In wohl keinem Land der EU wird die intellektuelle Europadebatte in solch einem Ausmaß von den Siebzig- und Achtzigjährigen dominiert wie in Deutschland: Man ist alt und man ist unter sich. An die Öffentlichkeit dringen Texte, die nicht selten wie Gesprächsprotokolle aus dem greisen, weisen Elfenbeinturm wirken. In der illustren Runde finden sich regelmäßig Jürgen Habermas, Dieter Grimm und Heinrich August Winkler zusammen. Als Quotenjungspund darf sich Herfried Münkler kurz zu den Geronten gesellen; ihm wird zumindest bei Winkler ein Platz eingeräumt. „Nachgeborene (allesamt über fünfzig), die sich wie Ulrike Guérot und Robert Menasse für mehr oder anderes als den postklassischen Nationalstaat interessieren oder als Journalisten Merkels kurzlebige Politik der offenen Grenzen begrüßten, stehen schnell im Verdacht, zu den „falschen Freunden Europas“ zu gehören, so Winklers Formulierung im Spiegel vom 21. Oktober.“ [1. In derselben Ausgabe bekannte sich Habermas einmal mehr zu seinem europapolitischen „Macronismus“, auch wenn er für die innenpolitischen Reformen des französischen Präsidenten nicht in Haft genommen werde möchte.]

(Nichts verunsichert mich so sehr wie die deutsche Ordinarienuniversität und ihre Atavismen.
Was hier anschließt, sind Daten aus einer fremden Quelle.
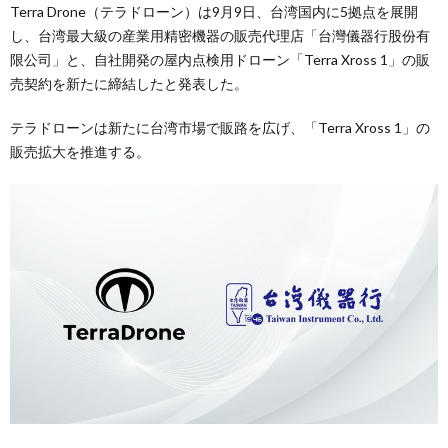
Terra Drone（テラドローン）は9月9日、台湾国内に5拠点を展開
し、台湾最大級の産業用精密機器の販売代理店「台灣儀器行股份有
限公司」と、自社開発の屋内点検用ドローン「Terra Xross 1」の販
売契約を新たに締結したと発表した。
テラドローンは新たに台湾市場で販路を広げ、「Terra Xross 1」の
販売拡大を推進する。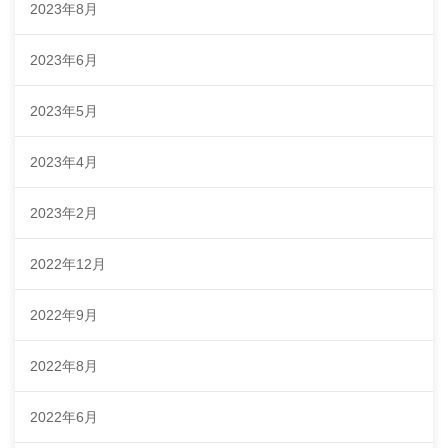
2023年8月
2023年6月
2023年5月
2023年4月
2023年2月
2022年12月
2022年9月
2022年8月
2022年6月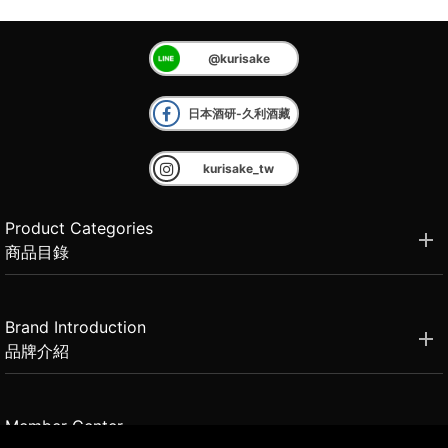
@kurisake
日本酒研-久利酒藏
kurisake_tw
Product Categories
商品目錄
Brand Introduction
品牌介紹
Member Center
Ihre Rituale, ihre Hierarchien, ihr Habitus, ihr Entre-soi, ihre Codes. Es ist Korporatismus der unangenehmeren Sorte, der sich der Öffentlichkeit nicht aussetzt, sondern sich ihr überstülpt. Dieter Grimm spricht ohnehin lieber vom „Publikum“. Ich halte das kaum aus, will die Leute sofort von ihrem Podest stürzen, fühle stark den Drang, mich daneben zu benehmen. Affekte des Dorfkindes und Bauernenkels: Make Germany Thomas Müntzer again.)

In der Frankfurter Allgemeinen Zeitung vom 15. November 2017 war es an Dieter Grimm, einem international renommierten Kenner des EU-Rechts, Emmanuel Macrons Forderung nach einem „souveränen“ Europa zurückzuweisen. Im Anschluss an seine in Europa ja – aber welches? vorgebrachten Überlegungen führt Grimm zunächst eine sinnvolle Unterscheidung zwischen Souveränität und Hoheitsrechten ein. [2. Dieter Grimm, Europa ja – aber welches? Zur Verfassung der europäischen Demokratie, München: C. H. Beck, 2016, S. 49-70.] Die Mitgliedstaaten der Europäischen Union können einzelne Hoheitsrechte abtreten, ohne dass ihre Souveränität daran Schaden nimmt, wie auch das Urteil des Bundesverfassungsgerichts zum Lissabon-Vertrag bekräftigte. Wer anderes behauptet, liege schlicht „falsch“, schreibt Grimm. Und damit war das Thema scheinbar abgehakt.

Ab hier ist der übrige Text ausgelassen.